Some of these relationships have taken years to develop
PUSD was one of only 27 districts in the nation awarded the grant back in 2019
“Through this grant we were able to build this program ten-fold,” Leonard said. “We not only served students with programs like teaching emotional regulation skills, but we trained schools, trained teachers, did professional development.”
The district reports these grant-funded social workers support students’ needs from homelessness, grief counseling, teaching “youth development” skills and foster care support.
If a student dies, it’s the social workers who set up grief support services. If a student is caught with drugs, it’s a social worker who connects the student’s family with substance abuse nonprofits.
“The three field instructors do their due diligence in finding experts and resources in the community, at no charge to the district, to support parents,” said Jordan. “Some of these relationships have taken years to develop.”
Advocates say they were ‘blindsided’ by Proudfit’s vote
The multi-year grant was scheduled to end on Sept. 30. But the district sought and received an extension from the federal government to spend the remaining $275,000 on the program this school year. The only steps remaining were to get a board vote and renew the social workers’ contracts.
In May, Proudfit indicated she was a “yes” vote after she praised social workers and voted to begin the process of seeking an extension. Social workers told 12News that while they knew Rooks would likely not support the extension, they expected Proudfit to align herself with the two other board members and vote “yes”. Last Thursday, Proudfit’s vote blindsided many observers.
“It definitely took me off-guard,” said Jordan. “To turn around and basically throw away $250,000, and then for her to simultaneously ask the community to pass a bond in the next election for more funds, it just doesn’t make sense to me.”
Because the five-member board had an empty seat, the 2-2 tie meant the extension failed. Proudfit told 12News she supports social workers but does not believe temporary grants are the solution.
“If we’re saying social workers are essential then we’ve got to be building them into our M & O (long term) budget.
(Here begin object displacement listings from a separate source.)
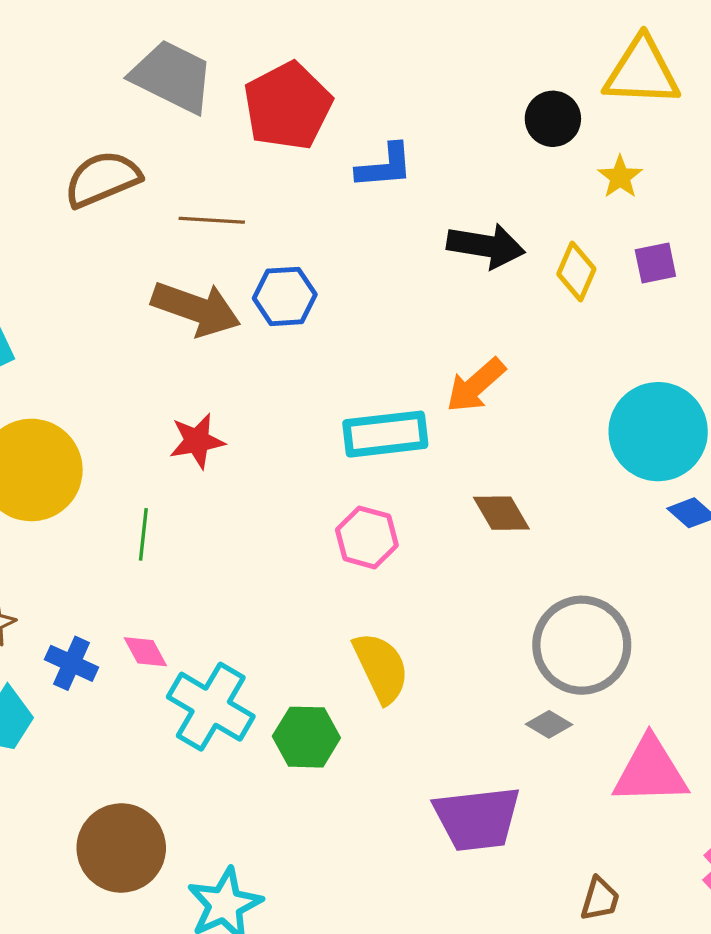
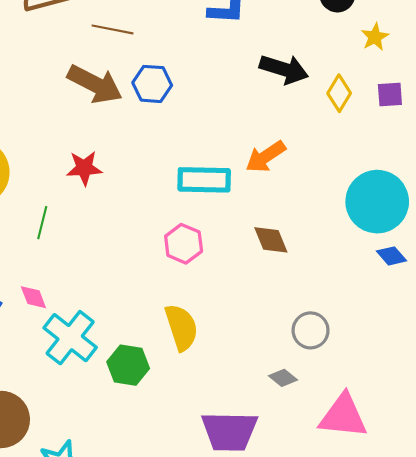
gray circle: (582, 645) -> (311, 330), size x0.6

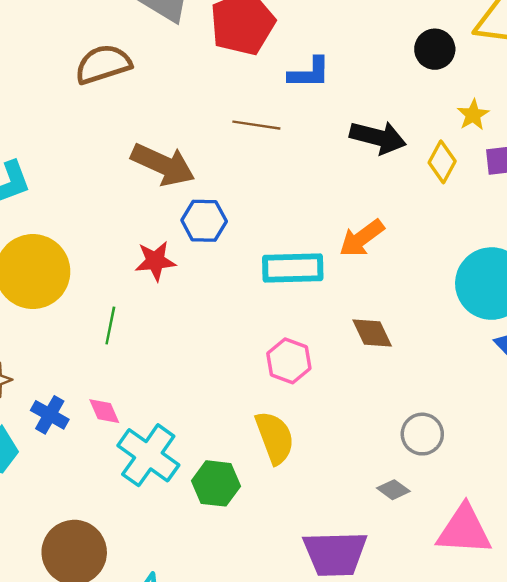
brown line: (112, 29) -> (256, 125), moved
yellow star: (375, 37) -> (473, 115), moved
blue hexagon: (152, 84) -> (204, 221), moved
pink hexagon: (184, 244) -> (289, 361), moved

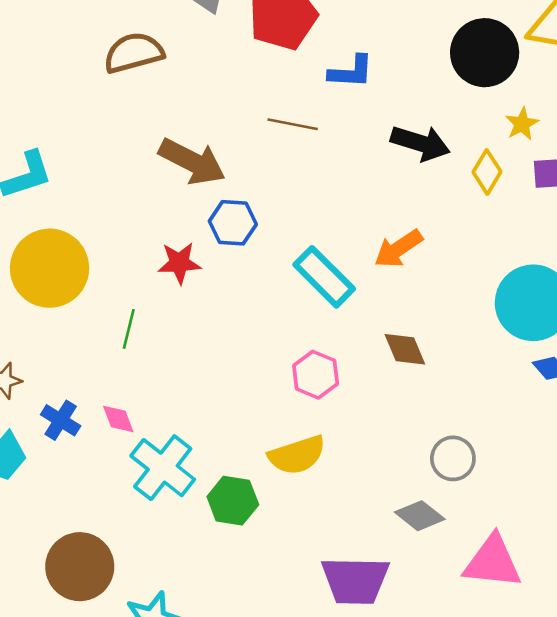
black circle: (435, 49) -> (485, 53), size x1.6
cyan rectangle: (293, 268) -> (324, 277), turned 44
yellow semicircle: (275, 438) -> (297, 455), turned 90
gray diamond: (393, 490) -> (420, 516), size x1.4

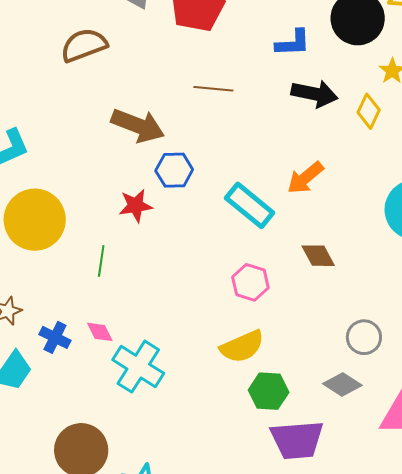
blue L-shape: (351, 72) -> (293, 43), moved
green hexagon: (233, 501) -> (269, 391), moved

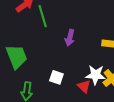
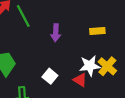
white square: (56, 77) -> (50, 76), turned 32

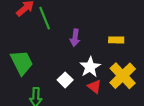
white star: (90, 66) -> (90, 67), moved, turned -30
yellow cross: (107, 66) -> (123, 76), size x1.4

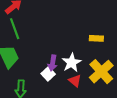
green line: (45, 18) -> (15, 29), moved
purple arrow: (75, 38) -> (53, 63), moved

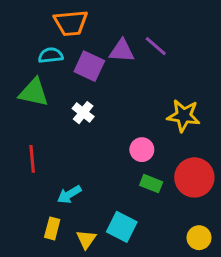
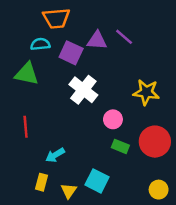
white cross: (83, 113) -> (83, 90), moved, size x1.6

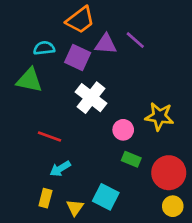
orange trapezoid: (56, 18) -> (80, 20), moved, turned -32
yellow star: (146, 92) -> (159, 116), moved
red line: (26, 127) -> (49, 137), moved, turned -65
red circle: (155, 142) -> (169, 173), moved

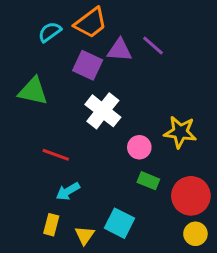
cyan semicircle: (44, 48) -> (50, 32), moved, turned -30

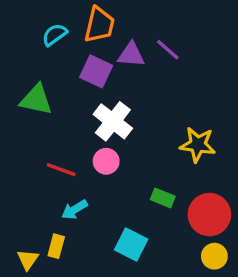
orange trapezoid: (91, 23) -> (99, 25), turned -40
pink circle: (139, 147) -> (106, 161), moved
yellow triangle: (85, 235) -> (28, 260), moved

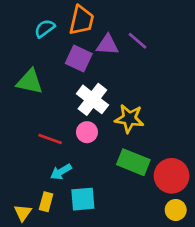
yellow star: (198, 145) -> (129, 119), moved
green rectangle: (163, 198) -> (133, 162), size x1.6
cyan square: (131, 245) -> (83, 199), moved, turned -32

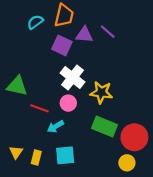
green triangle: (30, 82) -> (17, 86), moved
cyan arrow: (61, 172) -> (55, 127), moved
yellow circle: (176, 210) -> (127, 163), moved
yellow triangle: (23, 213) -> (16, 152), moved

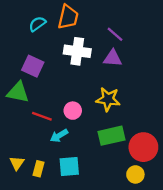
purple triangle: (84, 35) -> (113, 58), moved
purple square: (62, 45) -> (33, 66), moved
white cross: (73, 77) -> (77, 51), moved, turned -30
green rectangle: (105, 127) -> (111, 136), turned -35

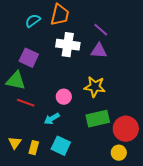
red line: (42, 116) -> (26, 103), moved
cyan square: (69, 166) -> (61, 146), turned 30

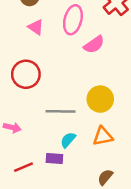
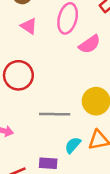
cyan semicircle: (68, 140) -> (73, 145), moved

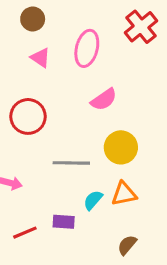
pink semicircle: (90, 44) -> (104, 99), moved

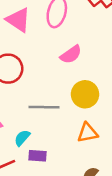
pink triangle: (40, 58) -> (18, 20), size x1.5
cyan semicircle: (93, 200) -> (22, 138), moved

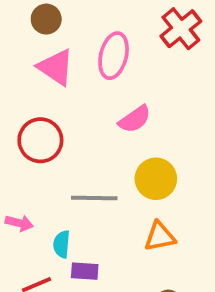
cyan semicircle: (22, 138) -> (62, 244), turned -36

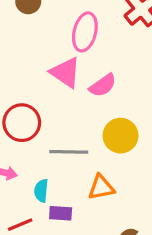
pink triangle: (56, 67) -> (65, 72), moved
red circle: (40, 140) -> (22, 123), moved
orange triangle: (160, 236) -> (101, 187), moved

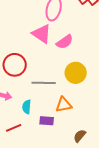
purple rectangle: (61, 213) -> (47, 121), moved

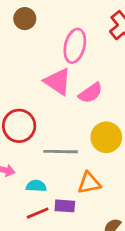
cyan semicircle: (27, 107) -> (36, 186), turned 88
red line: (14, 128) -> (38, 213), moved

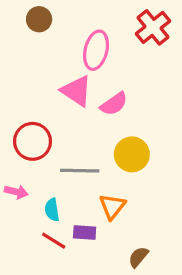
orange triangle: (89, 183) -> (112, 206), turned -40
cyan semicircle: (36, 186) -> (52, 210), turned -102
red line: (38, 213) -> (54, 241), turned 55

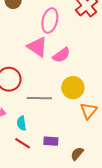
orange triangle: (112, 206) -> (89, 111), moved
purple rectangle: (85, 233) -> (51, 141), moved

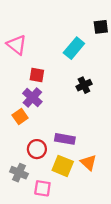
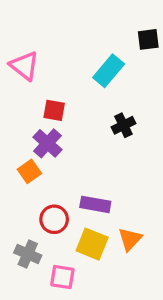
orange triangle: (88, 163) -> (130, 239), turned 30

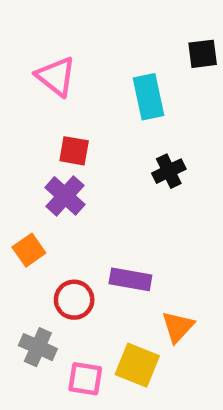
pink triangle: (24, 66) -> (56, 76), moved
cyan rectangle: (109, 71) -> (148, 97), turned -52
orange square: (29, 171) -> (29, 250), moved
yellow square: (92, 244) -> (137, 365), moved

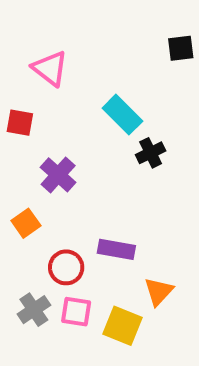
cyan rectangle: (148, 97) -> (122, 115), moved, turned -33
red square: (74, 151) -> (20, 123), moved
gray cross: (38, 347) -> (34, 310), turned 32
pink square: (85, 379) -> (76, 312), moved

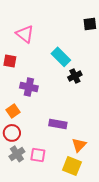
purple cross: (58, 175) -> (29, 87), turned -30
red circle: (66, 267) -> (12, 133), moved
yellow square: (122, 326) -> (72, 166), moved

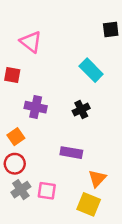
cyan rectangle: (61, 57) -> (91, 70), moved
black cross: (75, 76) -> (81, 110), moved

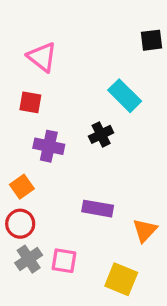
red square: (12, 75) -> (30, 102), moved
black cross: (81, 110) -> (101, 134), moved
orange triangle: (97, 178) -> (145, 230), moved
We can’t just be relying on grants,” Proudfit said, comparing an extension of the grant to “kicking the can down the road.”
Absent that grant, however, there is no solution beginning Oct. 1.
“I would say hallelujah to her desire for a permanent solution,” Leonard said. “But the reality is Arizona is 49th or 50th in funding per student. When will that solution come? You want to leverage every piece of funding that you have and then hope eventually you get more funding through the Arizona Department of Education.”
Dalley hopes board members reconsider
Dalley said she hopes Proudfit and Rooks will find a way to restore the grant and reconsider their positions on mental health and federal grants.
She also hopes they consider her generation’s unique mental health challenges.
“I would respectfully say that they have no idea what these kids are going through right now,” Dalley said. “You’re taking away the support those kids need to even have a future. The ripple effects of losing this grant, losing these social workers, it is not going to be pretty.”